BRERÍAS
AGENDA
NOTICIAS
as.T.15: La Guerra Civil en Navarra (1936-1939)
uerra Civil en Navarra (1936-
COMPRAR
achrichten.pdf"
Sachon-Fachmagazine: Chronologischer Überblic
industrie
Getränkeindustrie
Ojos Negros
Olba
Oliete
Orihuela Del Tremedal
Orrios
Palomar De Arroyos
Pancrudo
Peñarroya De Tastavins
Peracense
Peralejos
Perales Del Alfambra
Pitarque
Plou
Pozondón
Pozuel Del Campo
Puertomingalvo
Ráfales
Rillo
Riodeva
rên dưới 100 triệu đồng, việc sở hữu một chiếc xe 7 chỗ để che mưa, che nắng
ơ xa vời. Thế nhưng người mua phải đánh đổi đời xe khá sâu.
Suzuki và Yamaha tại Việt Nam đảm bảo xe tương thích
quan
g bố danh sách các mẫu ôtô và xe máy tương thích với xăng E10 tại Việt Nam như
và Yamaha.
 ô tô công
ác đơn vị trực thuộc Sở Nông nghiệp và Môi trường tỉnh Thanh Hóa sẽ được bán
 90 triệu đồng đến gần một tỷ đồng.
::::::
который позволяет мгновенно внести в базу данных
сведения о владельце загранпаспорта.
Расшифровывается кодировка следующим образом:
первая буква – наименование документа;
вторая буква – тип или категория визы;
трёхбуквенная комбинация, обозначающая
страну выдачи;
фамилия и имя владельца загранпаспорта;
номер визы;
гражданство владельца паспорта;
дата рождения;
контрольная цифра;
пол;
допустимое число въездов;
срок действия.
::::::
▶ What you have to do
Considering only the material above, set down every line from the one with "номер визы;" to the one with "срок действия.", inclusive, exactly as written.

▶ Written reply
номер визы;
гражданство владельца паспорта;
дата рождения;
контрольная цифра;
пол;
допустимое число въездов;
срок действия.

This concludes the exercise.